Tim Banks may be new to Penn State but he isn’t to Michigan football.
The safeties coach and co-defensive coordinator grew up in Michigan and was a standout corner for Central Michigan in the early-mid 1990s. He also was a defensive coordinator for Central Michigan from 2007-09.
Banks talked to reporters via conference call on Thursday morning about the team’s preparation for the No. 4 Wolverines in Ann Arbor this weekend.
Question: As a Michigan native, then later playing at Central Michigan, what did you think of the Michigan program? Were you ever a fan? What was it like growing up there?
Answer: “Well, I don’t think you can live in the state of Michigan without being affected by their brand and overall tradition. I have numerous relatives, cousins who have graduated from there and I’m very, very familiar with their tradition. It’s great. It’s one of those things where any time you get a chance to go and compete against them, you know you’re on the same field where a lot of great players have been. Getting a chance to compete with them is exciting, so I’m looking forward to the challenge, I really am. Obviously there will be a lot of fans there; they have a big stadium as we do. Just looking forward to me personally having a chance to be back home and compete against a storied program.”
Q: As you guys get ready for Saturday’s game, what do you think is the biggest challenge that your safeties will see from a pretty dynamic Michigan offense?
A: “Well, I think just the overall perimeter speed and athleticism. It starts with (tight end) Jake Butt. Obviously he’s an All-Big Ten, All-American type player and he’s shown that the first couple of games. That will be the biggest challenge, the more he is having the ability to defend on his own in man situations. He’s just a big, strong kid who runs routes like a receiver. He’s definitely a big threat and we have our antennas up.”
Q: Can you speak to the challenge that the safeties face Saturday in defending the run and the pass?
A: “It’s always a challenge. We have to be really disciplined with our eyes, concentration and reading our keys. Obviously and then reacting accordingly. They make it really difficult on you. They do things well in terms of how they run the ball in a higher gear, and how I mentioned earlier, getting Butt involved in the throw game. We’ll have our work cut out for us, it’s definitely a balancing act.”

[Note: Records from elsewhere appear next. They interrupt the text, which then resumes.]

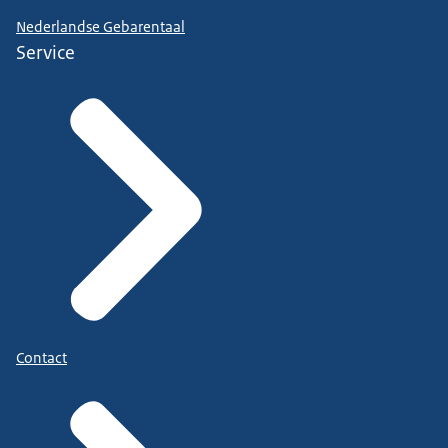
Nederlandse Gebarentaal
Service
Contact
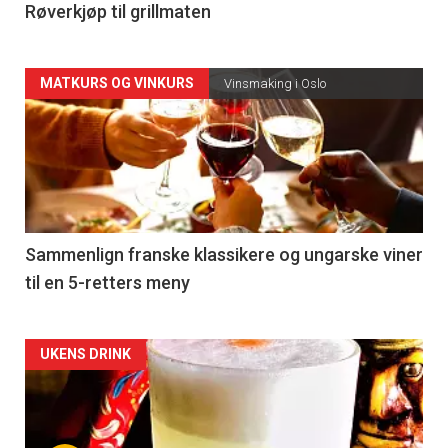
4
Røverkjøp til grillmaten
Forsiden
MATKURS OG VINKURS
Vinsmaking i Oslo
akkurat
nå
-
5
Sammenlign franske klassikere og ungarske viner
til en 5-retters meny
Forsiden
UKENS DRINK
akkurat
nå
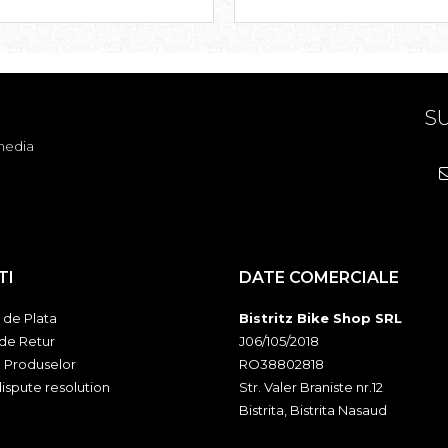
SU
media
TI
DATE COMERCIALE
de Plata
Bistritz Bike Shop SRL
 de Retur
J06/105/2018
a Produselor
RO38802818
ispute resolution
Str. Valer Braniste nr.12
Bistrita, Bistrita Nasaud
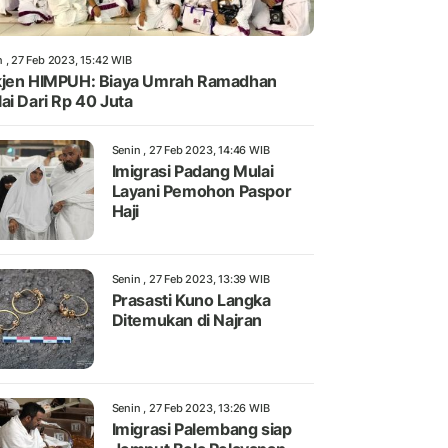
n , 27 Feb 2023, 15:42 WIB
jen HIMPUH: Biaya Umrah Ramadhan
ai Dari Rp 40 Juta
Senin , 27 Feb 2023, 14:46 WIB
Imigrasi Padang Mulai
Layani Pemohon Paspor
Haji
Senin , 27 Feb 2023, 13:39 WIB
Prasasti Kuno Langka
Ditemukan di Najran
Senin , 27 Feb 2023, 13:26 WIB
Imigrasi Palembang siap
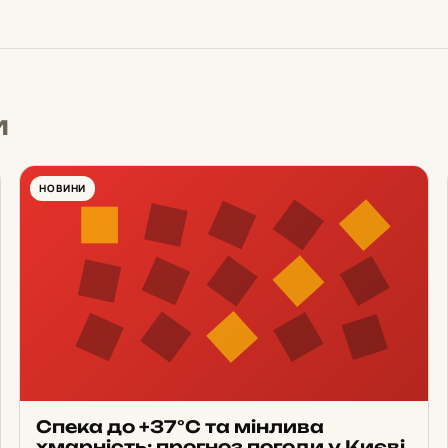
и
НОВИНИ
Спека до +37°С та мінлива
хмарність: прогноз погоди у Києві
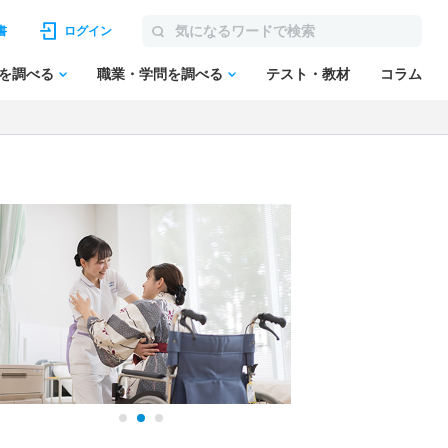
書
ログイン
を調べる
職業・学問を調べる
テスト・教材
コラム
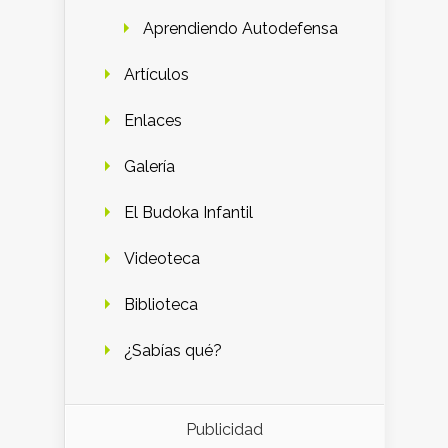
Aprendiendo Autodefensa
Artículos
Enlaces
Galería
El Budoka Infantil
Videoteca
Biblioteca
¿Sabías qué?
Publicidad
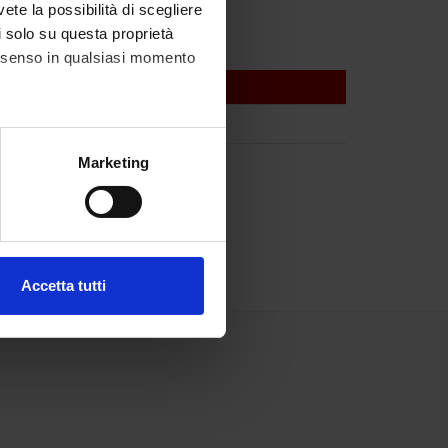
vete la possibilità di scegliere
li solo su questa proprietà
consenso in qualsiasi momento
alche metro,
Marketing
e specifiche (impronte
ezione dettagli
. Puoi
Accetta tutti
l media e per analizzare il
ostri partner che si occupano
azioni che hai fornito loro o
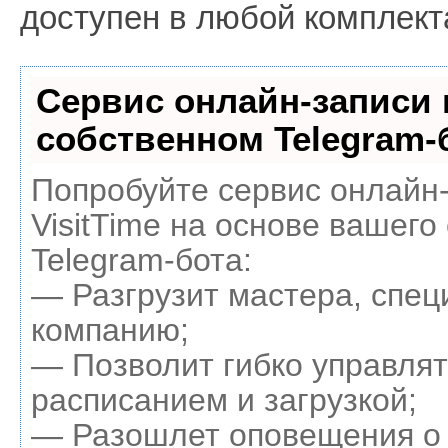
доступен в любой комплект
Сервис онлайн-записи 
собственном Telegram-
Попробуйте сервис онлайн
VisitTime на основе вашего
Telegram-бота:
— Разгрузит мастера, спец
компанию;
— Позволит гибко управля
расписанием и загрузкой;
— Разошлет оповещения о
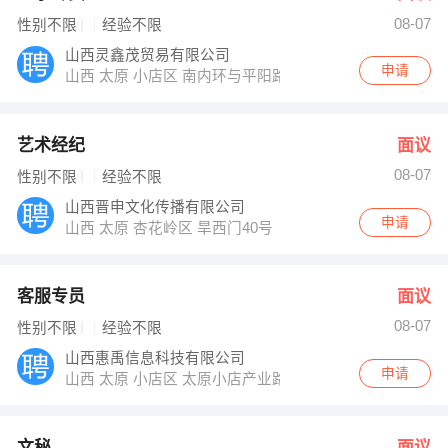
08-07
性别不限
经验不限
山西灵鑫茂贸易有限公司
申请
山西 太原 小店区 南内环与平阳路交叉口赛格商务楼8楼8
艺术经纪
面议
08-07
性别不限
经验不限
山西晋申文化传播有限公司
申请
山西 太原 杏花岭区 旱西门40号
客服专员
面议
08-07
性别不限
经验不限
山西惠禹信息科技有限公司
申请
山西 太原 小店区 太原小店产业路和创业街高新区时代广场1
文秘
面议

Q: What went into the decision to move (safety) Koa Farmer back to linebacker and what kind of skills does he bring to the table in that regard?
A: “The decision, just like every decision, was just to the best interest of our team as a whole. We’re trying to get our best 11 out there, and in situations where they can help the team. He is definitely a kid who we felt brought value in that regard. He’s also a kid who has played some linebacker in the past so it wasn’t foreign for him. We have some packages where he slid into that position in certain situations in some of the earlier games, so it was really a smooth transition in that regard. As far as what he brings to the table, he’s a really strong kid, he was actually a big safety…He still runs extremely well for his size. Hopefully he’ll bring us some added speed and definitely a kid who is happy to hopefully get some more playing time and help this defense and this team in any way possible.”
Q: From a coach’s perspective, what do you see in Michigan’s Jabrill Peppers, and what makes him special?
A: “Wow. Just super competitive. That’s the one thing that jumps out to me. Just the way he goes about his business, you know, whether it’s kick return, whether I see him running the ball on offense, snaps on defense…Just super competitive. Obviously his skill set speaks for (itself). All the things they’ve asked of him to be able to do to help their team…You love to have those kids. It’ll obviously be a challenge defending him when he comes out there on offense. We’ll have our hands full even on special teams.”